J Korean Med Assoc.  2006 Dec;49(12):1088-1096. 10.5124/jkma.2006.49.12.1088.

Recent Advances in Malignant Bone Tumor Treatment

Affiliations
  • 1Department of Orthopaedic Surgery, The Catholic University of Korea College of Medicine, Korea. ykang77@hanmail.net

Abstract

The treatment of malignant tumors of the pelvic bone has been considered difficult. Many authors have reported lower rates of patients survival and high rates of complications after treatment of the malignant bone tumors of the pelvis. The size of the tumors often much greater than in other sites. Surgical resection and reconstruction often are more complex, based on the proximity of neurovascular structures. Resection of the tumor varies widely in size, type and location of the lesion. After resection of the tumor, reconstruction restoring anatomy of the pelvis and hip, maintaining the limb length and retaining function of the hip joint are challenging procedures. Reconstructions depend on extent and types of resection, type I(iliac). type II(periacetabular) and type III(pubic or ischial) and combined resection. Although limb salvage procedures are advisable in most of patients, there are times when external hemipelvectomy should be considered the treatment of choice. If surgical margin is not safe, or if major neurovascular structures are sacrificed for the wide resection, and consequently residual limbs are functionless, external hemipelvectomy should be considered. Once limb salvage surgery with resection is chosen as the most appropriate treatment for the patient, careful decision should be made whether reconstruction is necessary and what type of reconstruction is necessary. Most of type I resection could be reconstructed with sacroiliac arthrodesis with a recycled autograft or allograft. The vascularized bone graft may be augmented. Type II resections could be reconstructed with saddle prosthesis or recycled autograft with prosthesis composite. Type III resections are usually not necessary for reconstruction due to little functional impairment. However, most of type I, II combined resection and type I, II, III combined resection are almost impossible to solid reconstruction, and are not advisable to reconstruction. At times, it is appropriate to leave patients with a pseudarthrosis.
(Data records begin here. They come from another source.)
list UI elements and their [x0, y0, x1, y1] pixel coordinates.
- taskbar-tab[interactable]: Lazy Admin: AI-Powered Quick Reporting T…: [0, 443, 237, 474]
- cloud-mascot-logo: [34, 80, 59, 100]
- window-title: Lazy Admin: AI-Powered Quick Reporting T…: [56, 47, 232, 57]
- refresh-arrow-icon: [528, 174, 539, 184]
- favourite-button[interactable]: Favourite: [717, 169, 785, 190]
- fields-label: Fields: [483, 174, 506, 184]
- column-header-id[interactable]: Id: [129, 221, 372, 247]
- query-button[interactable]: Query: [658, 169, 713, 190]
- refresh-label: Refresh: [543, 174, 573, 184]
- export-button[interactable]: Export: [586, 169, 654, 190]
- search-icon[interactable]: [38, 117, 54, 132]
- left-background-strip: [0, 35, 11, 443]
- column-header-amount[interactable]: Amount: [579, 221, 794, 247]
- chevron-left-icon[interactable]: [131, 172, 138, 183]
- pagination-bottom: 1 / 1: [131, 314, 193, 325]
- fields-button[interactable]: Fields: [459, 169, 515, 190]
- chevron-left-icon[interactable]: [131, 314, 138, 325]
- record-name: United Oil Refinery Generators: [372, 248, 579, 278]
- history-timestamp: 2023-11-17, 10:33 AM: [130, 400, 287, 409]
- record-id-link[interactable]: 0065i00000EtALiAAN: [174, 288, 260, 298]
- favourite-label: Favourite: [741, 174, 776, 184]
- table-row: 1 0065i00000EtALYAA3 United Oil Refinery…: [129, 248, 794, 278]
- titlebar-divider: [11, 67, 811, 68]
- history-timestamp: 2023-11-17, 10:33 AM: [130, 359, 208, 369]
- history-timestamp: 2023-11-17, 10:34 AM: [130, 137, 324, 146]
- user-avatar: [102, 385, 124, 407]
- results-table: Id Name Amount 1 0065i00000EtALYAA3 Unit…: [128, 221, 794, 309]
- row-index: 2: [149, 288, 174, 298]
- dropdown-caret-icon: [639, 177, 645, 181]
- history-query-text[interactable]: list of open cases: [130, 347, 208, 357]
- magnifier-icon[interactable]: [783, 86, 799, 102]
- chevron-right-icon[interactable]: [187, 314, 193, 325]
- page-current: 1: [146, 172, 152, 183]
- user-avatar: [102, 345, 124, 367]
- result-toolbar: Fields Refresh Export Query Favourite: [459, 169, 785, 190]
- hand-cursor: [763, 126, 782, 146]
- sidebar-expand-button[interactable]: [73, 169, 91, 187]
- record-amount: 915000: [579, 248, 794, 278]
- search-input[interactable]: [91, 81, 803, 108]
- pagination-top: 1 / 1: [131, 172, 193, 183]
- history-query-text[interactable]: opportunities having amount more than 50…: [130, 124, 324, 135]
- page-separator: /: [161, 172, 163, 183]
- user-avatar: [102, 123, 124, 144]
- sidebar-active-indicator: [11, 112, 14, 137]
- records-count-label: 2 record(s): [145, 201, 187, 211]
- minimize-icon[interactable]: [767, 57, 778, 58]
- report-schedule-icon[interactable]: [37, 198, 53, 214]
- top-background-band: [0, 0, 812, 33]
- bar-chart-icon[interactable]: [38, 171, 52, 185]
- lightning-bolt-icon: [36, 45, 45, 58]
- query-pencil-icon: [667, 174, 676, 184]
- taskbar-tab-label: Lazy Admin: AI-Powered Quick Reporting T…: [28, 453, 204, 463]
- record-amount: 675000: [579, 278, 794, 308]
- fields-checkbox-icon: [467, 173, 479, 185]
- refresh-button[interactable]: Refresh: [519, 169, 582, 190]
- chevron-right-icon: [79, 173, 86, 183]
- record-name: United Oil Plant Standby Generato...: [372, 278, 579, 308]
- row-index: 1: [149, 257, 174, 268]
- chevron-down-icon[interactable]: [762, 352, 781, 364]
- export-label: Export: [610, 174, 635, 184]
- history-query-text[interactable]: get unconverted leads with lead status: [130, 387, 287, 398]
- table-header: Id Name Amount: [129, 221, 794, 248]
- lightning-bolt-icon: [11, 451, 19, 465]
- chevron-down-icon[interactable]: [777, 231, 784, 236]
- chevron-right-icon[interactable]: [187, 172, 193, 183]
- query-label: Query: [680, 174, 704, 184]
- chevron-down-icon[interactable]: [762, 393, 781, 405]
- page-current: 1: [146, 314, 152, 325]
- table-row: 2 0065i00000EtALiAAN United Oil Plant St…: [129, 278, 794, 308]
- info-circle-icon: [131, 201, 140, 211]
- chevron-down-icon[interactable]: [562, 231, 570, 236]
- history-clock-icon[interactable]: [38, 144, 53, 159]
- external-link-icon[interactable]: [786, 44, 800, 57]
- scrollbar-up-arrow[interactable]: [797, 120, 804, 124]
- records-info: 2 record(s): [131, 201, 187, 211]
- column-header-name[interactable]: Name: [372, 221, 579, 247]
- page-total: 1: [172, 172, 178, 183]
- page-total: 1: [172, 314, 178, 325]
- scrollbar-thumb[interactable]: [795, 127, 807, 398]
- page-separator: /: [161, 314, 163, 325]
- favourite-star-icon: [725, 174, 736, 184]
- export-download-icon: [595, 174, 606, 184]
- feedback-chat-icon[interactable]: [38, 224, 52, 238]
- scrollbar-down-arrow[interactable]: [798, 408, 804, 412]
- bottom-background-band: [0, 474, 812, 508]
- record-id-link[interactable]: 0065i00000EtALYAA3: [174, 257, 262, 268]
Reconstruction should be individualized by types and extent of resection.

Keyword

Malignant tumor; Pelvic bone; Resection; Pseudarthrosis

MeSH Terms

Allografts
Arthrodesis
Autografts
Extremities
Hemipelvectomy
Hip
Hip Joint
Humans
Limb Salvage
Pelvic Bones
Pelvis
Prostheses and Implants
Pseudarthrosis
Transplants

Figure

  • Figure 1 Types of pelvic resections Type I: Iliac resection, Type II: Periacetabular resection, Type III: Pubic resection

  • Figure 2 A 38 year old male patient who had a chondrosarcoma at his Right ilium(A), was treated with wide resection and reconstruction with non-vascularized fibular graft and bridging plates and screws. At one year follow up, the patient showed good functional result with satisfaction (B).

  • Figure 3 Pelvis AP radiograph of a 40 year old female showed radiolucent destructive bony lesion in right ischium(A,B). Incisional biopsy revealed chondrosarcoma. The patient was managed with wide resection and reconstruction with saddle prosthesis(C). At 7 year and 6 month follow up, she showed well maintained prosthesis with excellent functional result(97% of normal)(D).

  • Figure 4 A pelvis AP radiograph of a 68 year old male showed radiolucent bony lesion in left ilium, periacetabulum and upper part of ischium(A). Bone scan revealed a hot uptake(B) and MRI demonstrated extent of involvement(C). Incisional biopsy revealed chondrosarcoma. He was managed with type I+II+III pelvic resection without any reconstruction(D). Ten months after operation he showed relatively goodfunctional result(57% of normal) without any evidence of remained disease.